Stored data
§

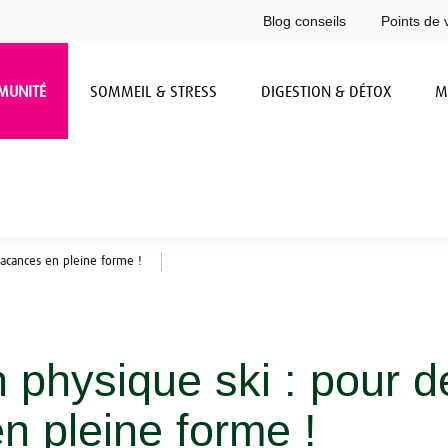
Blog conseils
Points de 
MUNITÉ
SOMMEIL & STRESS
DIGESTION & DÉTOX
M
vacances en pleine forme !
 physique ski : pour d
n pleine forme !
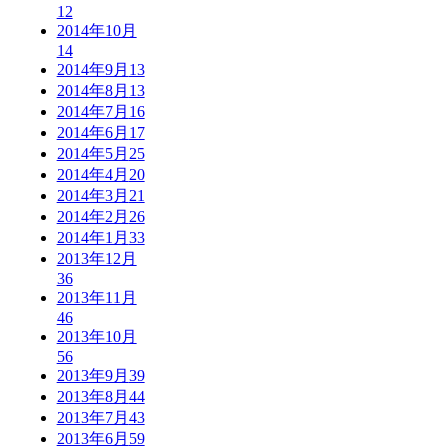
12
2014年10月
14
2014年9月
13
2014年8月
13
2014年7月
16
2014年6月
17
2014年5月
25
2014年4月
20
2014年3月
21
2014年2月
26
2014年1月
33
2013年12月
36
2013年11月
46
2013年10月
56
2013年9月
39
2013年8月
44
2013年7月
43
2013年6月
59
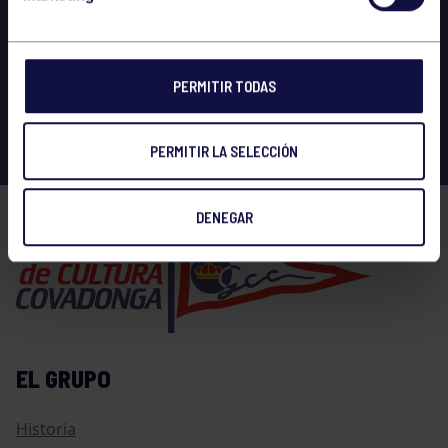
PERMITIR TODAS
PERMITIR LA SELECCIÓN
DENEGAR
EL GRUPO
Historia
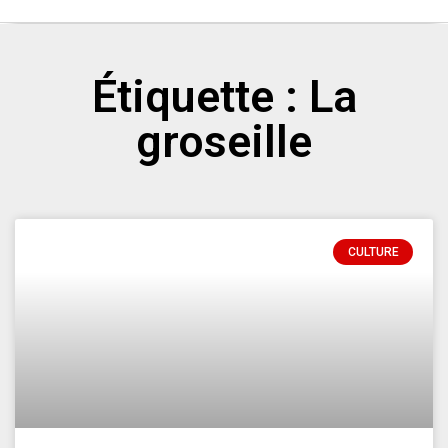
Étiquette : La
groseille
CULTURE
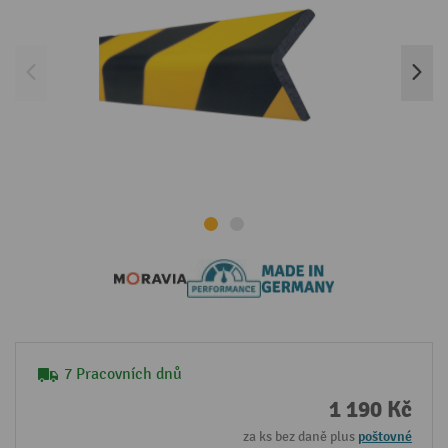
7 Pracovních dnů
1 190 Kč
za ks bez daně plus
poštovné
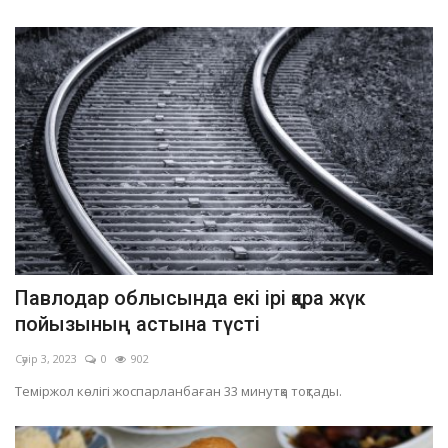
Павлодар облысында екі ірі қара жүк
пойызының астына түсті
Сәуір 3, 2023
0
902
Теміржол көлігі жоспарланбаған 33 минутқа тоқтады.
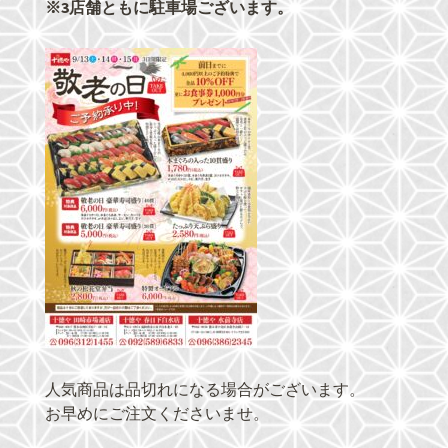
※3店舗ともに駐車場ございます。
人気商品は品切れになる場合がございます。
お早めにご注文くださいませ。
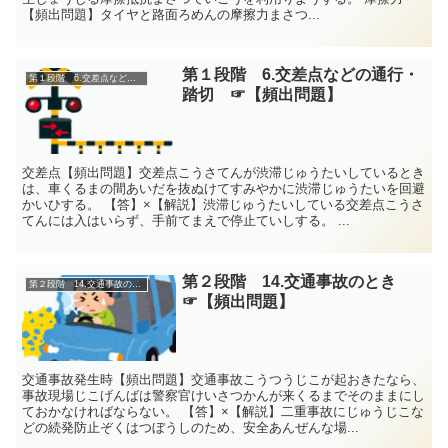
【頻出問題】タイヤと路面ろめんの摩擦力まさつ...
第１段階 6.交差点などの通行・
第１段階 6.交差点などの通行・踏切
踏切 ☞【頻出問題】
交差点【頻出問題】交差点こうさてんが渋滞じゅうたいしているとき
は、車くるまの間あいだを抜ぬけてすみやかに渋滞じゅうたいを回避
かいひする。 【答】×【解説】渋滞じゅうたいしている交差点こうさ
てんには入はいらず、手前てまえで停止ていしする。 ...
第２段階 14.交通事故のとき
第２段階 14.交通事故のとき
☞【頻出問題】
交通事故発生時【頻出問題】交通事故こうつうじこが起おきたなら、
事故現場じこげんばは警察官けいさつかんが来くるまでそのままにし
ておかなければならない。 【答】×【解説】二重事故にじゅうじこな
どの続発防止ぞくはつぼうしのため、安全あんぜんな場...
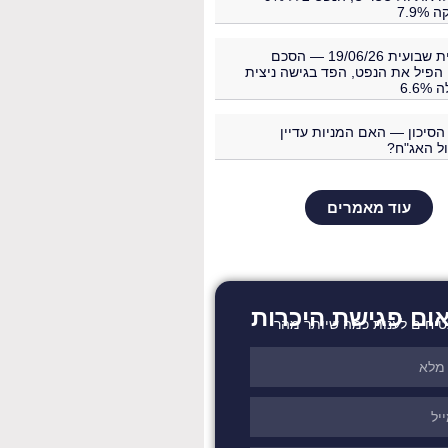
7.9
סקירה פיננסית שבועית 19/06/26 — הסכם
הפיל את הנפט, הפד בגישה ניצית
6.6
סיכון — האם המניות עדיין
ל האג"ח?
עוד מאמרים
ום פגישת היכרות
יחים לענות כמה שיותר מהר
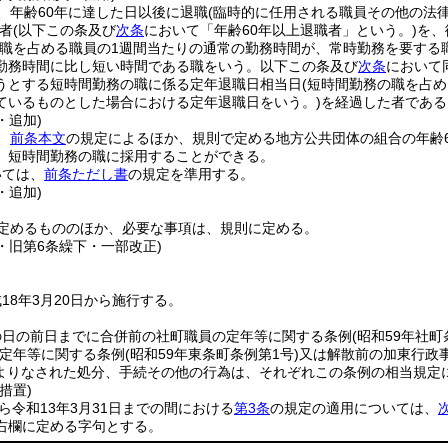
、年齢60年に達した日以後に退職
(臨時的に任用される職員その他の法
者
(以下この条及び
次条
において「年齢60年以上退職者」という。)
を、
該職を占める職員の1週間当たりの通常の勤務時間が、常時勤務を要する
勤務時間に比し短い時間である職をいう。以下この条及び
次条
において
うとする短時間勤務の職に係る定年退職日相当日
(短時間勤務の職を占
ているものとした場合における定年退職日をいう。)
を経過した者である
・追加)
、
前条本文
の規定によるほか、規則で定める地方公共団体の組合の年齢
、短時間勤務の職に採用することができる。
いては、
前条ただし書
の規定を準用する。
・追加)
定めるもののほか、必要な事項は、規則に定める。
4・旧第6条繰下・一部改正)
18年3月20日から施行する。
の日の前日までに合併前の社町職員の定年等に関する条例
(昭和59年社町
定年等に関する条例
(昭和59年東条町条例第1号)
又は解散前の加東行政
よりなされた処分、手続その他の行為は、それぞれこの条例の相当規定
措置)
から令和13年3月31日までの間における
第3条
の規定の適用については、
右欄に定める字句とする。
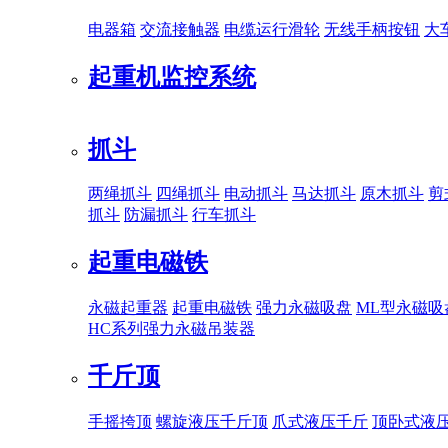
电器箱
交流接触器
电缆运行滑轮
无线手柄按钮
大
起重机监控系统
抓斗
两绳抓斗
四绳抓斗
电动抓斗
马达抓斗
原木抓斗
剪
抓斗
防漏抓斗
行车抓斗
起重电磁铁
永磁起重器
起重电磁铁
强力永磁吸盘
ML型永磁吸
HC系列强力永磁吊装器
千斤顶
手摇挎顶
螺旋液压千斤顶
爪式液压千斤
顶卧式液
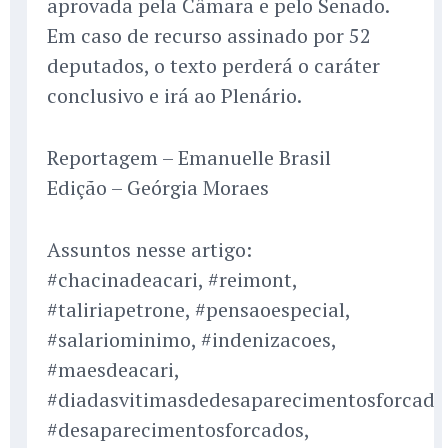
aprovada pela Câmara e pelo Senado.
Em caso de recurso assinado por 52
deputados, o texto perderá o caráter
conclusivo e irá ao Plenário.
Reportagem – Emanuelle Brasil
Edição – Geórgia Moraes
Assuntos nesse artigo:
#chacinadeacari, #reimont,
#taliriapetrone, #pensaoespecial,
#salariominimo, #indenizacoes,
#maesdeacari,
#diadasvitimasdedesaparecimentosforcado
#desaparecimentosforcados,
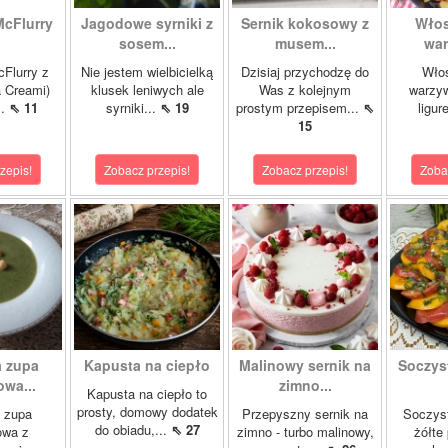
McFlurry
Jagodowe syrniki z
Sernik kokosowy z
Włos
sosem...
musem...
war
cFlurry z
Nie jestem wielbicielką
Dzisiaj przychodzę do
Włos
a Creami)
klusek leniwych ale
Was z kolejnym
warzyw
..
⇖ 11
syrniki...
⇖ 19
prostym przepisem...
⇖
ligur
15
zepis!
Zobacz przepis!
Zobacz przepis!
Zoba
 zupa
Kapusta na ciepło
Malinowy sernik na
Soczys
wa...
zimno...
Kapusta na ciepło to
prosty, domowy dodatek
 zupa
Przepyszny sernik na
Soczyst
do obiadu,...
⇖ 27
owa z
zimno - turbo malinowy,
żółte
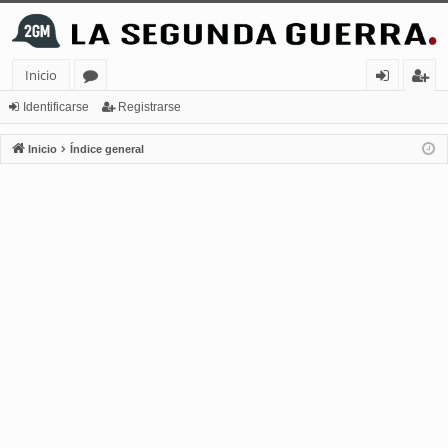
Inicio
or
de
eg
Identificarse
Registrarse
os
nt
ist
Inicio
Índice general
ifi
ra
ca
rs
rs
e
e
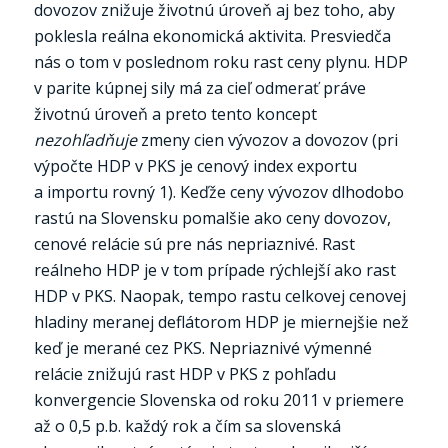
dovozov znižuje životnú úroveň aj bez toho, aby
poklesla reálna ekonomická aktivita. Presviedča
nás o tom v poslednom roku rast ceny plynu. HDP
v parite kúpnej sily má za cieľ odmerať práve
životnú úroveň a preto tento koncept
nezohľadňuje
zmeny cien vývozov a dovozov (pri
výpočte HDP v PKS je cenový index exportu
a importu rovný 1). Keďže ceny vývozov dlhodobo
rastú na Slovensku pomalšie ako ceny dovozov,
cenové relácie sú pre nás nepriaznivé. Rast
reálneho HDP je v tom prípade rýchlejší ako rast
HDP v PKS. Naopak, tempo rastu celkovej cenovej
hladiny meranej deflátorom HDP je miernejšie než
keď je merané cez PKS. Nepriaznivé výmenné
relácie znižujú rast HDP v PKS z pohľadu
konvergencie Slovenska od roku 2011 v priemere
až o 0,5 p.b. každý rok a čím sa slovenská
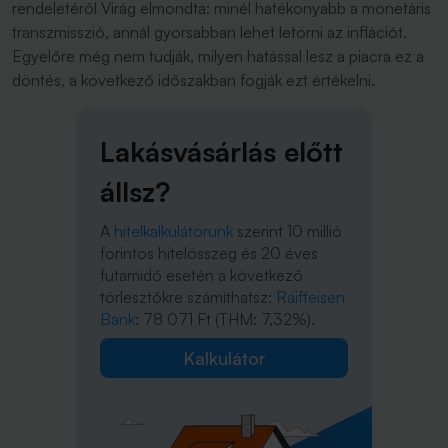
rendeletéről Virág elmondta: minél hatékonyabb a monetáris
transzmisszió, annál gyorsabban lehet letörni az inflációt.
Egyelőre még nem tudják, milyen hatással lesz a piacra ez a
döntés, a következő időszakban fogják ezt értékelni.
Lakásvásárlás előtt
állsz?
A
hitelkalkulátorunk
szerint 10 millió
forintos hitelösszeg és 20 éves
futamidő esetén a következő
törlesztőkre számíthatsz:
Raiffeisen
Bank
: 78 071 Ft (THM: 7,32%).
Kalkulátor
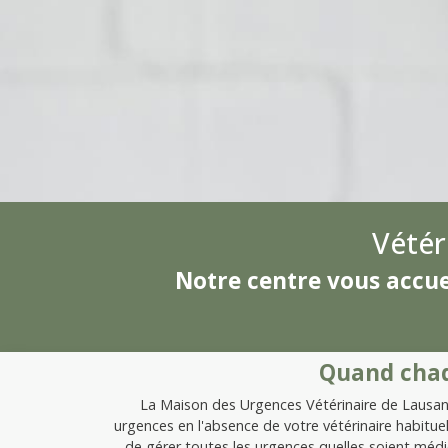
Vétér
Notre centre vous accuei
Quand chaq
La Maison des Urgences Vétérinaire de Lausanne
urgences en l'absence de votre vétérinaire habitue
de gérer toutes les urgences quelles soient médic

§

**Instructions for the task**
Leaving out the pictures, return the records exactly as given.

**Task solution**
Blog conseils
Points de 
MUNITÉ
SOMMEIL & STRESS
DIGESTION & DÉTOX
M
vacances en pleine forme !
 physique ski : pour d
n pleine forme !
12
2014年10月
14
2014年9月
13
2014年8月
13
2014年7月
16
2014年6月
17
2014年5月
25
2014年4月
20
2014年3月
21
2014年2月
26
2014年1月
33
2013年12月
36
2013年11月
46
2013年10月
56
2013年9月
39
2013年8月
44
2013年7月
43
2013年6月
59
PERMITIR TODAS
PERMITIR LA SELECCIÓN
DENEGAR
EL GRUPO
Historia
Étiquette : La
groseille
CULTURE
7 Pracovních dnů
1 190 Kč
za ks bez daně plus
poštovné
Павлодар облысында екі ірі қара жүк
пойызының астына түсті
Сәуір 3, 2023
0
902
Теміржол көлігі жоспарланбаған 33 минутқа тоқтады.
※3店舗ともに駐車場ございます。
人気商品は品切れになる場合がございます。
お早めにご注文くださいませ。
【頻出問題】タイヤと路面ろめんの摩擦力まさつ...
第１段階 6.交差点などの通行・
第１段階 6.交差点などの通行・踏切
踏切 ☞【頻出問題】
交差点【頻出問題】交差点こうさてんが渋滞じゅうたいしているとき
は、車くるまの間あいだを抜ぬけてすみやかに渋滞じゅうたいを回避
かいひする。 【答】×【解説】渋滞じゅうたいしている交差点こうさ
てんには入はいらず、手前てまえで停止ていしする。 ...
第２段階 14.交通事故のとき
第２段階 14.交通事故のとき
☞【頻出問題】
交通事故発生時【頻出問題】交通事故こうつうじこが起おきたなら、
事故現場じこげんばは警察官けいさつかんが来くるまでそのままにし
ておかなければならない。 【答】×【解説】二重事故にじゅうじこな
どの続発防止ぞくはつぼうしのため、安全あんぜんな場...
7.9
סקירה פיננסית שבועית 19/06/26 — הסכם
הפיל את הנפט, הפד בגישה ניצית
6.6
סיכון — האם המניות עדיין
ל האג"ח?
עוד מאמרים
ום פגישת היכרות
יחים לענות כמה שיותר מהר
、年齢60年に達した日以後に退職
(臨時的に任用される職員その他の法
者
(以下この条及び
次条
において「年齢60年以上退職者」という。)
を、
該職を占める職員の1週間当たりの通常の勤務時間が、常時勤務を要する
勤務時間に比し短い時間である職をいう。以下この条及び
次条
において
うとする短時間勤務の職に係る定年退職日相当日
(短時間勤務の職を占
ているものとした場合における定年退職日をいう。)
を経過した者である
・追加)
、
前条本文
の規定によるほか、規則で定める地方公共団体の組合の年齢
、短時間勤務の職に採用することができる。
いては、
前条ただし書
の規定を準用する。
・追加)
定めるもののほか、必要な事項は、規則に定める。
4・旧第6条繰下・一部改正)
18年3月20日から施行する。
の日の前日までに合併前の社町職員の定年等に関する条例
(昭和59年社町
定年等に関する条例
(昭和59年東条町条例第1号)
又は解散前の加東行政
よりなされた処分、手続その他の行為は、それぞれこの条例の相当規定
措置)
から令和13年3月31日までの間における
第3条
の規定の適用については、
右欄に定める字句とする。
电器箱
交流接触器
电缆运行滑轮
无线手柄按钮
大
起重机监控系统
抓斗
两绳抓斗
四绳抓斗
电动抓斗
马达抓斗
原木抓斗
剪
抓斗
防漏抓斗
行车抓斗
起重电磁铁
永磁起重器
起重电磁铁
强力永磁吸盘
ML型永磁吸
HC系列强力永磁吊装器
千斤顶
手摇挎顶
螺旋液压千斤顶
爪式液压千斤
顶卧式液
aprovada pela Câmara e pelo Senado.
Em caso de recurso assinado por 52
deputados, o texto perderá o caráter
conclusivo e irá ao Plenário.
Reportagem – Emanuelle Brasil
Edição – Geórgia Moraes
Assuntos nesse artigo:
#chacinadeacari, #reimont,
#taliriapetrone, #pensaoespecial,
#salariominimo, #indenizacoes,
#maesdeacari,
#diadasvitimasdedesaparecimentosforcado
#desaparecimentosforcados,
McFlurry
Jagodowe syrniki z
Sernik kokosowy z
Włos
sosem...
musem...
war
cFlurry z
Nie jestem wielbicielką
Dzisiaj przychodzę do
Włos
a Creami)
klusek leniwych ale
Was z kolejnym
warzyw
..
⇖ 11
syrniki...
⇖ 19
prostym przepisem...
⇖
ligur
15
zepis!
Zobacz przepis!
Zobacz przepis!
Zoba
 zupa
Kapusta na ciepło
Malinowy sernik na
Soczys
wa...
zimno...
Kapusta na ciepło to
prosty, domowy dodatek
 zupa
Przepyszny sernik na
Soczyst
do obiadu,...
⇖ 27
owa z
zimno - turbo malinowy,
żółte
Inicio
or
de
eg
Identificarse
Registrarse
os
nt
ist
Inicio
Índice general
ifi
ra
ca
rs
rs
e
e
dovozov znižuje životnú úroveň aj bez toho, aby
poklesla reálna ekonomická aktivita. Presviedča
nás o tom v poslednom roku rast ceny plynu. HDP
v parite kúpnej sily má za cieľ odmerať práve
životnú úroveň a preto tento koncept
nezohľadňuje
zmeny cien vývozov a dovozov (pri
výpočte HDP v PKS je cenový index exportu
a importu rovný 1). Keďže ceny vývozov dlhodobo
rastú na Slovensku pomalšie ako ceny dovozov,
cenové relácie sú pre nás nepriaznivé. Rast
reálneho HDP je v tom prípade rýchlejší ako rast
HDP v PKS. Naopak, tempo rastu celkovej cenovej
hladiny meranej deflátorom HDP je miernejšie než
keď je merané cez PKS. Nepriaznivé výmenné
relácie znižujú rast HDP v PKS z pohľadu
konvergencie Slovenska od roku 2011 v priemere
až o 0,5 p.b. každý rok a čím sa slovenská
rendeletéről Virág elmondta: minél hatékonyabb a monetáris
transzmisszió, annál gyorsabban lehet letörni az inflációt.
Egyelőre még nem tudják, milyen hatással lesz a piacra ez a
döntés, a következő időszakban fogják ezt értékelni.
Lakásvásárlás előtt
állsz?
A
hitelkalkulátorunk
szerint 10 millió
forintos hitelösszeg és 20 éves
futamidő esetén a következő
törlesztőkre számíthatsz:
Raiffeisen
Bank
: 78 071 Ft (THM: 7,32%).
Kalkulátor
Vétér
Notre centre vous accuei
Quand chaq
La Maison des Urgences Vétérinaire de Lausanne
urgences en l'absence de votre vétérinaire habitue
de gérer toutes les urgences quelles soient médic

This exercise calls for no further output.